Bringing new drugs to market is a long, complicated and extremely expensive process. In some ways, this has created the Catch-22 situation that many people complain about. Big pharma is accused of holding too tight a grip on the market and exploiting their near-monopoly on supply. Still, on the other hand, only gigantic corporations with bottomless purses can afford to do the research, testing and bureaucratic manipulation needed to get new medications out into the world.
One path being increasingly followed is drug repurposing (AKA drug repositioning), in which drugs that have already been developed and tested for one purpose can be applied as treatment for a different purpose.
What are Some of the Main Bottlenecks to New Drugs?
Research is expensive and the failure rate is extremely high. On average, less than one in eight make it through from phase-I clinical trials to full FDA approval. And that’s ignoring the number of new ideas that have been researched, lab-tested and then abandoned. All of this takes enormous resources in terms of people, time and equipment.
Testing is slow, and getting approved takes time For good reasons, government controllers like the Food and Drugs Administration (FDA) in the USA and the European Medicines Agency (EMA) in Europe are extremely conservative. They demand that every step be taken to prove any drug’s safety and efficacy before it is approved. There is always in the back of regulators’ minds the specter of thalidomide. This drug was brought to market before one critical test step was taken, which was to check its effects on unborn fetuses in the first trimester.
On average now, it will take between eight and ten years from the first submission until final approval is obtained, and a lot changes in the world in 10 years!
What is Involved in Repurposing Drugs?
During the course of drug developments, especially during phase-II and phase-III trials, the scientists begin to collect information about side effects and unexpected results. Sometimes, this is all bad news, and it can even result in a drug being abandoned. Sometimes, the effects of the drug are not unique or sufficiently beneficial and it doesn’t make it to market. The critical process is the collection of vast quantities of information about the effects of the drug – intended and unintended.
When the FDA finally approves a drug, the drug company uses all of this information to produce the required information sheet that has to accompany the medication so that patients can be prepared for these.

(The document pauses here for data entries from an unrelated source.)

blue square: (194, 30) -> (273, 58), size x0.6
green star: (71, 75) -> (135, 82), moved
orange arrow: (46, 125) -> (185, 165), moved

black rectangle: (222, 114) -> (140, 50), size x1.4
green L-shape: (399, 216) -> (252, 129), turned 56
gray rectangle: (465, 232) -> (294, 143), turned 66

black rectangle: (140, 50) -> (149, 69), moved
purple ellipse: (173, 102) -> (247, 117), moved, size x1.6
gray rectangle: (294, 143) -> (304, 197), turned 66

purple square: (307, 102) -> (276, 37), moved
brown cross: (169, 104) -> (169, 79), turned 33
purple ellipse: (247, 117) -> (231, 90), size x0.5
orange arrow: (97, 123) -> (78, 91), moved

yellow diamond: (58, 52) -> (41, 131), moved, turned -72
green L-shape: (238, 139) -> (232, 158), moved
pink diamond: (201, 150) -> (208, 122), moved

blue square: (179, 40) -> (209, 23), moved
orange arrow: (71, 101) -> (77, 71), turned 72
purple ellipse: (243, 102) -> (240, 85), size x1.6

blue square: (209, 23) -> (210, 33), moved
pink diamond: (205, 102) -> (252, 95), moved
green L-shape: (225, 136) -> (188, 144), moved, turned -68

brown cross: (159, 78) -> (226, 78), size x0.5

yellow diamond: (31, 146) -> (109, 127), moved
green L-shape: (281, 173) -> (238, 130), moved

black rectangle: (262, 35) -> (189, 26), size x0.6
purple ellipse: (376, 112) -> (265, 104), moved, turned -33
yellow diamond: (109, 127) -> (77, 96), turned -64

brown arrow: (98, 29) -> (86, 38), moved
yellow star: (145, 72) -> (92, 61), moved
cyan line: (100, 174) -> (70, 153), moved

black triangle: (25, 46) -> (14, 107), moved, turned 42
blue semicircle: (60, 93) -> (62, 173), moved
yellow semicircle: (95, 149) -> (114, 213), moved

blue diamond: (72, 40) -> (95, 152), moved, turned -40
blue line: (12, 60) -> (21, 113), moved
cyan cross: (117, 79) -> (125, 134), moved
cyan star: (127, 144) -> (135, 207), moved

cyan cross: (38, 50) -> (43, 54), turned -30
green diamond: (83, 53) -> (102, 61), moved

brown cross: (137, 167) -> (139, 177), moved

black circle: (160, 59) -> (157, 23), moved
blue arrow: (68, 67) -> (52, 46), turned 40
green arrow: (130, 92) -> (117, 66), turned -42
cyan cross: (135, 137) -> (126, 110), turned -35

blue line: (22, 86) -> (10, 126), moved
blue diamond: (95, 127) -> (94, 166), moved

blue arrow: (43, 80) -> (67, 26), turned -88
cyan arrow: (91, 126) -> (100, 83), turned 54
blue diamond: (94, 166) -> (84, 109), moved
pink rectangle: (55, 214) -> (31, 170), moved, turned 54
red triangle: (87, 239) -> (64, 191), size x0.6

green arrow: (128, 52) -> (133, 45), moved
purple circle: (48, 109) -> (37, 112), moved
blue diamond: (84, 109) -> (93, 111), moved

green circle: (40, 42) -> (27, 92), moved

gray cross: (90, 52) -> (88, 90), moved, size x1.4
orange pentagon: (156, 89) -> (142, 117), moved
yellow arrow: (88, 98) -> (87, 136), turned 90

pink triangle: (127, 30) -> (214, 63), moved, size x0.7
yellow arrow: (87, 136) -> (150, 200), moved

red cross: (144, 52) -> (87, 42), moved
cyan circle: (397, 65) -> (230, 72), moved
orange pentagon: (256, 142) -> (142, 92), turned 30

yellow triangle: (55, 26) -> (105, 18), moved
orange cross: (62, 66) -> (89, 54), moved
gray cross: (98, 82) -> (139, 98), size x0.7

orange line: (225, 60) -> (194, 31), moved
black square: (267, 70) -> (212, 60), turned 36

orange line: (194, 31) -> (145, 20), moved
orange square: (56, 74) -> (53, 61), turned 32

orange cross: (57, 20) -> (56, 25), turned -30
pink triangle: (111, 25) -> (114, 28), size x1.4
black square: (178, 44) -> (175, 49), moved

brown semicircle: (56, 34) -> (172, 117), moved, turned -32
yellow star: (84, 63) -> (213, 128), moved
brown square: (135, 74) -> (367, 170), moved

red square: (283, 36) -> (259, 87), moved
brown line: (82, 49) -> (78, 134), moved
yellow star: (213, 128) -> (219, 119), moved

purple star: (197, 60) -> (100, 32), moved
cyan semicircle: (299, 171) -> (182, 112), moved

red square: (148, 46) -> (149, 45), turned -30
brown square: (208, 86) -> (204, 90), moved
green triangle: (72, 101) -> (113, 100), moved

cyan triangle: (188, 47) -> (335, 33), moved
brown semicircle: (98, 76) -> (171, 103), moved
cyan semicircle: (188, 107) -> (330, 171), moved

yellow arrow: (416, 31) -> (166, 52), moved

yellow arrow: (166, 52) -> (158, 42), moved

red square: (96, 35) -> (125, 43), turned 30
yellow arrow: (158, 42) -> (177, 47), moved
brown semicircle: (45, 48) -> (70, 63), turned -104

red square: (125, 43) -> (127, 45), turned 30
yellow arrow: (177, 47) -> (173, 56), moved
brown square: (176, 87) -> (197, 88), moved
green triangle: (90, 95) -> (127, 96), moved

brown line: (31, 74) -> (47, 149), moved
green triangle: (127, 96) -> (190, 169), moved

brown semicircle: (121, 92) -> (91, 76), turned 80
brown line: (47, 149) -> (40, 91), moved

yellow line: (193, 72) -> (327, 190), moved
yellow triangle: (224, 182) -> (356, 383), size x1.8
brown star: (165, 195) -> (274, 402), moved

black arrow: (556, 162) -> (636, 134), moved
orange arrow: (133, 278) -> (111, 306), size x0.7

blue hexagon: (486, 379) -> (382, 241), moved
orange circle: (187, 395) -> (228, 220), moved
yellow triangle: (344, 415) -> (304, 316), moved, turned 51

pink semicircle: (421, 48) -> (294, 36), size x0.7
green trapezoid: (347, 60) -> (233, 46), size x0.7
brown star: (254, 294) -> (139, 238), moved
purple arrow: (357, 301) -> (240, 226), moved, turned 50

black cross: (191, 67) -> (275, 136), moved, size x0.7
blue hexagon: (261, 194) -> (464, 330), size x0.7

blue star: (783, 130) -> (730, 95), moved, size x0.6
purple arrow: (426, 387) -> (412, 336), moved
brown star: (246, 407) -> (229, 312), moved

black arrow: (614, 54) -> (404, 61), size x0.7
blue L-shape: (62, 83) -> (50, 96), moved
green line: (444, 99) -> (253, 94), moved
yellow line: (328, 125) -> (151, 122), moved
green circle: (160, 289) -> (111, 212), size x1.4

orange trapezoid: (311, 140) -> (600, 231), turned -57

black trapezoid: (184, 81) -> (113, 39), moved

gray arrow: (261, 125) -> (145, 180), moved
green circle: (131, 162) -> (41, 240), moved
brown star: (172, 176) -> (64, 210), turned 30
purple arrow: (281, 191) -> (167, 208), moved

Prescribing physicians are given even more information so that they know when prescribing what could trigger a reaction or any other circumstances that may create a negative result.
Now, with all of this information about side effects, drug companies can begin to do substantial analysis. Using Artificial Intelligence and machine learning techniques, the purpose is to determine whether any of the “unwanted” side effects could be beneficial in treating other conditions.
What Can Doctors do to Repurpose Drugs?
Your doctor is ultimately the only person who knows which medications are best for you, and has the right (and duty) to prescribe whatever drugs he or she feels are the proper ones for you. This gives physicians the ability to prescribe in what is termed “off-label” mode, making use of any one of the more than twenty thousand FDA-approved medications regardless of whether the stated purpose of the drug matches your condition. Of course, doctors are extremely careful in ensuring that the benefits of the medication outweigh the associated risks, but many instances of great benefits from off-label prescribing have been reported. If there is enough data coming from multiple instances of the same medication showing value for the same condition, the drug companies will start to take their own steps to bring the repurposing of the drug into their main-stream activities.
What are Some Examples of Repurposed Drugs?
Probably the most spectacular examples of this in recent memory are the cases of aspirin and Viagra.
Aspirin (acetylsalicylic acid) has been marketed for over a century as an analgesic, but since the 1980s, it is being used to prevent cardiovascular events, based on its ability to thin the blood and prevent clotting.
Viagra (sildenafil) didn’t even get to the market for its original purpose, which was for its potential in treating angina (chest pains). During phase-III tests, subjects reported the unexpected side effect of erections of the penis.
Some other well-known examples include thalidomide itself (despite its having been withdrawn because of its dramatic side effects on fetuses). Thalidomide is possibly the best treatment for leprosy. It is being prescribed for the nearly quarter of a million people who otherwise would have no proper treatment. What’s more, a second repositioning for thalidomide was approved in 2006, where it is now being prescribed as a first-line treatment that blocks or destroys blood vessels supplying malignant tumors in multiple myelomas.
What are the Main Benefits of Drug Repositioning?
The primary benefit is that the drugs have already been tested in humans, providing comprehensive information on toxicity, pharmacology and side effects. As a result, drug repurposing produces the following main advantages:
- It cuts research and development (R&D) costs substantially
- It reduces the development timeline, since it must have already demonstrated safety (or at least researchers have identified its side effects) in phase-I through phase-III clinical trials
- The evidence of its side effects can be mined to match needs in other diseases and conditions
- Overall development timelines can be reduced by as much as 70%, allowing treatments to come to market in 2-3 years instead of the current average of 8-10 years, and a quarter of the cost.
Drug repositioning is becoming a significant element in the pharmaceutical industry. As reliance on AI and advanced data mining technology increases, this is expected to grow even more.